Of course, I'd now like that branching and calling instructions be aligned with the proper functions and sections within their segment. While I do not have a strong grasp on segmentation in IDA, I read some other thread such as How to deal with code that change its address among different execution, IDA segmentation problem and Segments in IDA. How to overcome NONAME problem, but none offer a complete solution to what I need, as I do not believe CS/DS and other Intel segments apply here.
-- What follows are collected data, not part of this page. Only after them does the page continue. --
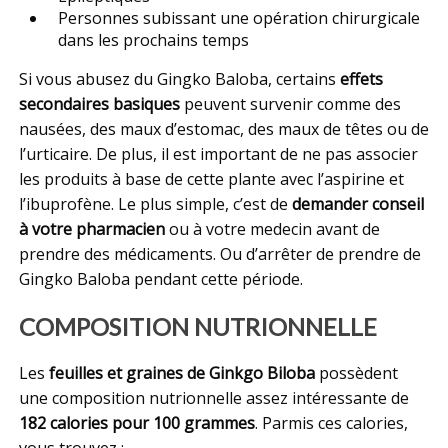
Personnes subissant une opération chirurgicale
dans les prochains temps
Si vous abusez du Gingko Baloba, certains
effets
secondaires basiques
peuvent survenir comme des
nausées, des maux d’estomac, des maux de têtes ou de
l’urticaire. De plus, il est important de ne pas associer
les produits à base de cette plante avec l’aspirine et
l’ibuprofène. Le plus simple, c’est de
demander conseil
à votre pharmacien
ou à votre medecin avant de
prendre des médicaments. Ou d’arrêter de prendre de
Gingko Baloba pendant cette période.
COMPOSITION NUTRIONNELLE
Les
feuilles et graines de Ginkgo Biloba
possèdent
une composition nutrionnelle assez intéressante de
182 calories pour 100 grammes
. Parmis ces calories,
vous trouvez :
I could not find any really useful in the IDA PRO book either.

So far, it seems I have accomplish 50% of what I need by doing the following:

  1. Creating a new selector using the Selector subview: View > Open Subviews > Selectors.
  2. Right-click in the subview, select Add Selector.
  3. Created some examples as per figure 1 below.
  4. Using the command-line and SetSegmentAttr function, I've change the selector of one of the segment: SetSegmentAttr(ScreenEA(), SEGATTR_SEL, 1)

As an example, there is a task within the firmware which starts at linear address 0xCAEFD. This tasks is loaded at 0x2C00 in fast memory. As such, I'd like to create a segment containing this task and for which the base address is 0x2C00. While I changed the segment of the block using the procedure above, the offset starts at 0x9EF02 (see figure 2). I expected it to starts at 0x0.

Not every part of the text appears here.